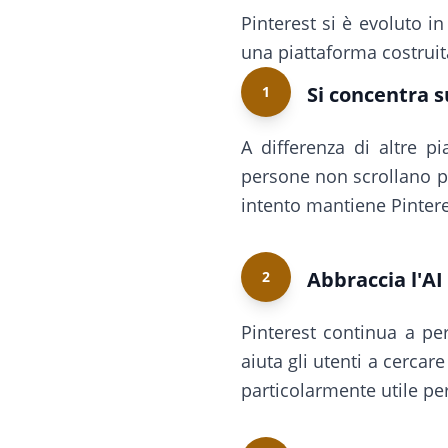
Pinterest si è evoluto i
una piattaforma costruita 
Si concentra s
1
A differenza di altre p
persone non scrollano p
intento mantiene Pintere
Abbraccia l'AI
2
Pinterest continua a per
aiuta gli utenti a cercar
particolarmente utile pe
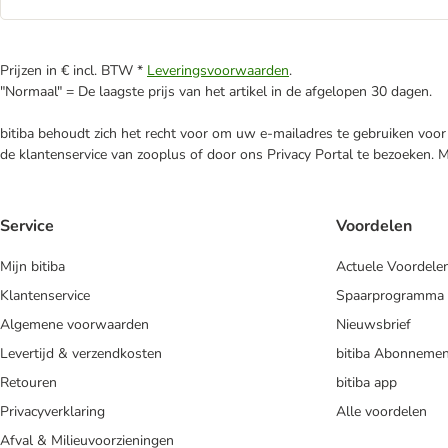
Prijzen in € incl. BTW *
Leveringsvoorwaarden
.
"Normaal" = De laagste prijs van het artikel in de afgelopen 30 dagen.
bitiba behoudt zich het recht voor om uw e-mailadres te gebruiken voor 
de klantenservice van zooplus of door ons Privacy Portal te bezoeken. 
Service
Voordelen
Mijn bitiba
Actuele Voordele
Klantenservice
Spaarprogramma
Algemene voorwaarden
Nieuwsbrief
Levertijd & verzendkosten
bitiba Abonnemen
Retouren
bitiba app
Privacyverklaring
Alle voordelen
Afval & Milieuvoorzieningen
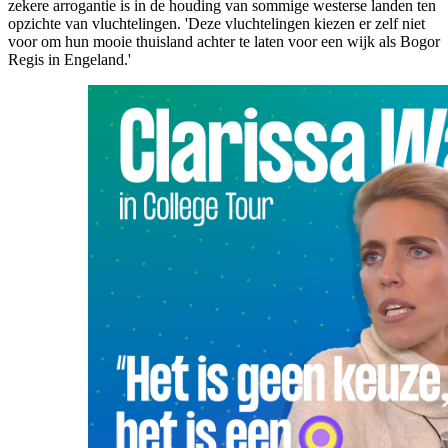
zekere arrogantie is in de houding van sommige westerse landen ten
opzichte van vluchtelingen. 'Deze vluchtelingen kiezen er zelf niet
voor om hun mooie thuisland achter te laten voor een wijk als Bogor
Regis in Engeland.'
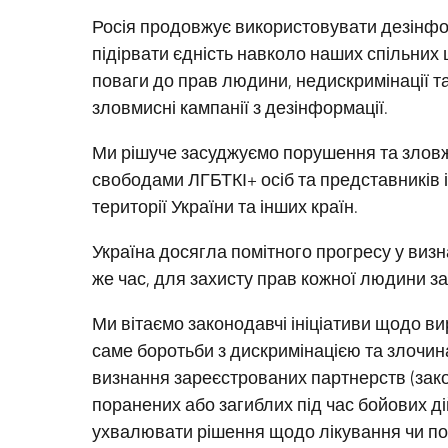
Росія продовжує використовувати дезінфо
підірвати єдність навколо наших спільних 
поваги до прав людини, недискримінації т
зловмисні кампанії з дезінформації.
Ми рішуче засуджуємо порушення та злов
свободами ЛГБТКІ+ осіб та представників ін
території України та інших країн.
Україна досягла помітного прогресу у визн
же час, для захисту прав кожної людини з
Ми вітаємо законодавчі ініціативи щодо ви
саме боротьби з дискримінацією та злочина
визнання зареєстрованих партнерств (зако
поранених або загиблих під час бойових ді
ухвалювати рішення щодо лікування чи пох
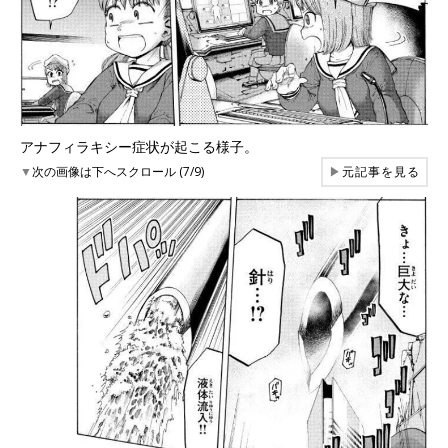
アナフィラキシー症状が起こる様子。
▼
次の画像は下へスクロール (7/9)
▶
元記事を見る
########
## [Assigned task]
In the records above, everything from the line with "Abbraccia l'AI" down to the line with "ухвалювати рішення щодо лікування чи пох" must be duplicated exactly, both lines kept. Leave no pictures in.

## [Worked solution]
Abbraccia l'AI
2
Pinterest continua a per
aiuta gli utenti a cercar
particolarmente utile pe
Prijzen in € incl. BTW *
Leveringsvoorwaarden
.
"Normaal" = De laagste prijs van het artikel in de afgelopen 30 dagen.
bitiba behoudt zich het recht voor om uw e-mailadres te gebruiken voor 
de klantenservice van zooplus of door ons Privacy Portal te bezoeken. 
Service
Voordelen
Mijn bitiba
Actuele Voordele
Klantenservice
Spaarprogramma
Algemene voorwaarden
Nieuwsbrief
Levertijd & verzendkosten
bitiba Abonnemen
Retouren
bitiba app
Privacyverklaring
Alle voordelen
Afval & Milieuvoorzieningen
zekere arrogantie is in de houding van sommige westerse landen ten
opzichte van vluchtelingen. 'Deze vluchtelingen kiezen er zelf niet
voor om hun mooie thuisland achter te laten voor een wijk als Bogor
Regis in Engeland.'
Росія продовжує використовувати дезінфо
підірвати єдність навколо наших спільних 
поваги до прав людини, недискримінації т
зловмисні кампанії з дезінформації.
Ми рішуче засуджуємо порушення та злов
свободами ЛГБТКІ+ осіб та представників ін
території України та інших країн.
Україна досягла помітного прогресу у визн
же час, для захисту прав кожної людини з
Ми вітаємо законодавчі ініціативи щодо ви
саме боротьби з дискримінацією та злочина
визнання зареєстрованих партнерств (зако
поранених або загиблих під час бойових ді
ухвалювати рішення щодо лікування чи пох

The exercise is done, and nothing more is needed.